*** DATASET RECORDS Section Begins ***

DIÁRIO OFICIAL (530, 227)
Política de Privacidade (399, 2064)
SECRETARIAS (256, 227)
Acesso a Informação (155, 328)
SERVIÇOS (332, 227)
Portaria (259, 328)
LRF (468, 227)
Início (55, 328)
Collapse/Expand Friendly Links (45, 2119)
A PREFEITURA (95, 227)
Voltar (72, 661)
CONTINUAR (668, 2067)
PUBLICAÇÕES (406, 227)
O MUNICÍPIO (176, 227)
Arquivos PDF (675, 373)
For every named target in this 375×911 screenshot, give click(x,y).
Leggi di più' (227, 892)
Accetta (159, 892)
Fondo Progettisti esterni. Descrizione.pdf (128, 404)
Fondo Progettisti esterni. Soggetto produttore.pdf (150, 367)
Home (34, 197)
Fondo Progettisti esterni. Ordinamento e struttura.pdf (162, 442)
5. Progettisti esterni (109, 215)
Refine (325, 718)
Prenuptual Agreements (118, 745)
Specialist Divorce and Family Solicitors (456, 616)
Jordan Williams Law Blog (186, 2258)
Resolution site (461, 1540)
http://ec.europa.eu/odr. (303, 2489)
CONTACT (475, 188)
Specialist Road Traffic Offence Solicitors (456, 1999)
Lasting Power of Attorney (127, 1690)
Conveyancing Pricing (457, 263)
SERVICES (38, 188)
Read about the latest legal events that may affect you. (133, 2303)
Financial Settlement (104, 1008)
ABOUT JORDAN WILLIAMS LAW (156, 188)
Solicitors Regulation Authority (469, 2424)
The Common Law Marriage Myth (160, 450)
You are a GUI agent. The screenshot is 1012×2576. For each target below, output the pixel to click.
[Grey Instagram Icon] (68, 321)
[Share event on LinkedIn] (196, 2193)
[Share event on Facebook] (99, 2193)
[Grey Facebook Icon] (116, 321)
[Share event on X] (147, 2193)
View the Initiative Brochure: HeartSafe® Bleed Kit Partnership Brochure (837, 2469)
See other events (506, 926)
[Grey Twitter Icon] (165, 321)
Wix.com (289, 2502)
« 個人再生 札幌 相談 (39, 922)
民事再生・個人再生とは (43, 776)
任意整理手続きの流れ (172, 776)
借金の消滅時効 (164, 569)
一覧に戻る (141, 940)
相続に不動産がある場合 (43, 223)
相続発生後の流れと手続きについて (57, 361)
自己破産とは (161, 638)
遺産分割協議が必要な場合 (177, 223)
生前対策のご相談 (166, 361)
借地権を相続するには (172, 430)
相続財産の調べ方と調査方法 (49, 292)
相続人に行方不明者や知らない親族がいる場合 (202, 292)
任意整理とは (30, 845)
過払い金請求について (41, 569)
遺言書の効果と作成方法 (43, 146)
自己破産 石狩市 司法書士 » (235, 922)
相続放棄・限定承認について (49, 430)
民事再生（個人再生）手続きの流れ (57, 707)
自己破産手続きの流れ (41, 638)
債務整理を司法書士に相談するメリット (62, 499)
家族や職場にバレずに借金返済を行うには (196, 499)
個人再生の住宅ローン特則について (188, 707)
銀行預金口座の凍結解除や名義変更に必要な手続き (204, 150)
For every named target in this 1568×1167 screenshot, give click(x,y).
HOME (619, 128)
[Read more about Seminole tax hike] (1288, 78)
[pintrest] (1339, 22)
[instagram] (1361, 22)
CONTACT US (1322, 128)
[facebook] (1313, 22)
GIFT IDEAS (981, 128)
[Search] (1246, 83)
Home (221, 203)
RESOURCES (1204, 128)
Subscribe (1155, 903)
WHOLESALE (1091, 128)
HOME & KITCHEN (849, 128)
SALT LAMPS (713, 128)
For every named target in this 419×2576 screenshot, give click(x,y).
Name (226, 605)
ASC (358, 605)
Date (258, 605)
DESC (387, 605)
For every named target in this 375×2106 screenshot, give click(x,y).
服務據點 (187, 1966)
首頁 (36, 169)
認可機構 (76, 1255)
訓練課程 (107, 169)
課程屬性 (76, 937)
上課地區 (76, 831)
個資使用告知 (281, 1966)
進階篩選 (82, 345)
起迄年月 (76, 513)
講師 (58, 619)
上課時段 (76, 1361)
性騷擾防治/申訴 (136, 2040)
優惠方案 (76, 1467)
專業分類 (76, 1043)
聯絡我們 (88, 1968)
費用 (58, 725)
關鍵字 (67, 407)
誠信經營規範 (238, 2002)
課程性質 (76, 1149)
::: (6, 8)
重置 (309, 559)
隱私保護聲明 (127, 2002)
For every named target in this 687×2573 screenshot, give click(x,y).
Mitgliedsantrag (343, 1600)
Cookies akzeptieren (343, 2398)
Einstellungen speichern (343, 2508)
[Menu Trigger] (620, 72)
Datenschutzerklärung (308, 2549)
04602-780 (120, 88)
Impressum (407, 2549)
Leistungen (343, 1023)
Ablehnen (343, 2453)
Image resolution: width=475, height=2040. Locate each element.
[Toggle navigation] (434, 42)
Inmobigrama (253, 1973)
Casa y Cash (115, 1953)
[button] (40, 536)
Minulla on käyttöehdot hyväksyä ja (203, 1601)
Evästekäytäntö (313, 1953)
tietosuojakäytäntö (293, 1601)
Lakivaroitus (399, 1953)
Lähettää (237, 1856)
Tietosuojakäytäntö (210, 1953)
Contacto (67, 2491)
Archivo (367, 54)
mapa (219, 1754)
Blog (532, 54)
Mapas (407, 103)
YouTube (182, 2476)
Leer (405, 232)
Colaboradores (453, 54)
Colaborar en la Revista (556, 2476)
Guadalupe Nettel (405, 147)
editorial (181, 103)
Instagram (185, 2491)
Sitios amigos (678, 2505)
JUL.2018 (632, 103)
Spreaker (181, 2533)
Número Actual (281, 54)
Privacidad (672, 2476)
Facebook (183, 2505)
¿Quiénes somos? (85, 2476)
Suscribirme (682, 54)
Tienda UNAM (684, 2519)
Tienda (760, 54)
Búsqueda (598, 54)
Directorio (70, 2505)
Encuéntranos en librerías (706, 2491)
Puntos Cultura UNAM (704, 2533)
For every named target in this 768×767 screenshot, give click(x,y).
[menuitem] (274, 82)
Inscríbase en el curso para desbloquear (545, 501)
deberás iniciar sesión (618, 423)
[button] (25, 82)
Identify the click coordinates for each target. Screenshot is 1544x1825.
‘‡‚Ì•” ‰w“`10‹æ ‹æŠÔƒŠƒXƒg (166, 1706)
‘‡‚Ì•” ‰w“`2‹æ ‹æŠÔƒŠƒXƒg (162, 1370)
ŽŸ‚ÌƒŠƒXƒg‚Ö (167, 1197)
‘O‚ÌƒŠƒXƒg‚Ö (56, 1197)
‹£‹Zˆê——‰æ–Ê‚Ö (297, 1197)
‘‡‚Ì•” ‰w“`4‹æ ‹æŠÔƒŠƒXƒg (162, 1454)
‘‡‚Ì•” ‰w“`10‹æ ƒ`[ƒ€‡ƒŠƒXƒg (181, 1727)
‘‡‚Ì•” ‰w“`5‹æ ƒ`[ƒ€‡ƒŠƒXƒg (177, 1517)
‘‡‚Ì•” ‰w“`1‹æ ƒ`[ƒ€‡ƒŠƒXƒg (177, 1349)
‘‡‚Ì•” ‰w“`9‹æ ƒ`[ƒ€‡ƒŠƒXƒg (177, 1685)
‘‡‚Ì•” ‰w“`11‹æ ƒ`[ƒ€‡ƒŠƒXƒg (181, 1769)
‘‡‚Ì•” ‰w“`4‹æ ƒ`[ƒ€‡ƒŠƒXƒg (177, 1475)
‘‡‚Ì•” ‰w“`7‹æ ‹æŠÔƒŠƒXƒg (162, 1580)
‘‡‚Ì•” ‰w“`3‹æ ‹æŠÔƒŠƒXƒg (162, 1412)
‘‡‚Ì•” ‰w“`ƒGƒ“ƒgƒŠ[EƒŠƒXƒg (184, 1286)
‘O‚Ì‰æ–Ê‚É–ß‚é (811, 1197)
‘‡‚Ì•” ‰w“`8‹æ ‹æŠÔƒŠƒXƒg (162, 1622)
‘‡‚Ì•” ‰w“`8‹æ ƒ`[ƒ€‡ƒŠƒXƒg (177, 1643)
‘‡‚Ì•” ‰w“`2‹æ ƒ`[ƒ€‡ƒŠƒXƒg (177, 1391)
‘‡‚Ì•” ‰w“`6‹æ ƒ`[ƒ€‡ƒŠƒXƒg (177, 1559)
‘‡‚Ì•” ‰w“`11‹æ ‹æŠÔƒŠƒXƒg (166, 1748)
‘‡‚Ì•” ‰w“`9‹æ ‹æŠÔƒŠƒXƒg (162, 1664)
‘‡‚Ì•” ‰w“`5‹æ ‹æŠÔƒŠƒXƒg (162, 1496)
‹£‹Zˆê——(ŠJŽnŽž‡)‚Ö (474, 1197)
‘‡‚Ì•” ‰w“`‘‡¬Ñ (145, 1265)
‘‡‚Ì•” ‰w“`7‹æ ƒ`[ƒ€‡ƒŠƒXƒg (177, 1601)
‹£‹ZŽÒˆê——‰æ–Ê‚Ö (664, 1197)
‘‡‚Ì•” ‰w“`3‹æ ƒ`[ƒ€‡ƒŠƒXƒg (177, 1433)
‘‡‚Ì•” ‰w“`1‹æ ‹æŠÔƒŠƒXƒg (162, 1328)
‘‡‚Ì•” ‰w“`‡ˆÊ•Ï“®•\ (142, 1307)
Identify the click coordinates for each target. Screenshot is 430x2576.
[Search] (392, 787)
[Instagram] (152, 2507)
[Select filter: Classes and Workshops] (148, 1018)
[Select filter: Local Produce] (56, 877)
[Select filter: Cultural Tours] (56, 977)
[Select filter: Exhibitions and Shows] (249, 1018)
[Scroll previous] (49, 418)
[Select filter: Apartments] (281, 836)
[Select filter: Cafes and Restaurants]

*** DATASET RECORDS Section Ends ***

:: EXERCISE INSTRUCTIONS ::
For this exercise, output exactly the lines above from the line with "[Grey Instagram Icon] (68, 321)" to the line with "相続に不動産がある場合 (43, 223)", counting both, and leave out the rest.

:: EXERCISE OUTPUT ::
[Grey Instagram Icon] (68, 321)
[Share event on LinkedIn] (196, 2193)
[Share event on Facebook] (99, 2193)
[Grey Facebook Icon] (116, 321)
[Share event on X] (147, 2193)
View the Initiative Brochure: HeartSafe® Bleed Kit Partnership Brochure (837, 2469)
See other events (506, 926)
[Grey Twitter Icon] (165, 321)
Wix.com (289, 2502)
« 個人再生 札幌 相談 (39, 922)
民事再生・個人再生とは (43, 776)
任意整理手続きの流れ (172, 776)
借金の消滅時効 (164, 569)
一覧に戻る (141, 940)
相続に不動産がある場合 (43, 223)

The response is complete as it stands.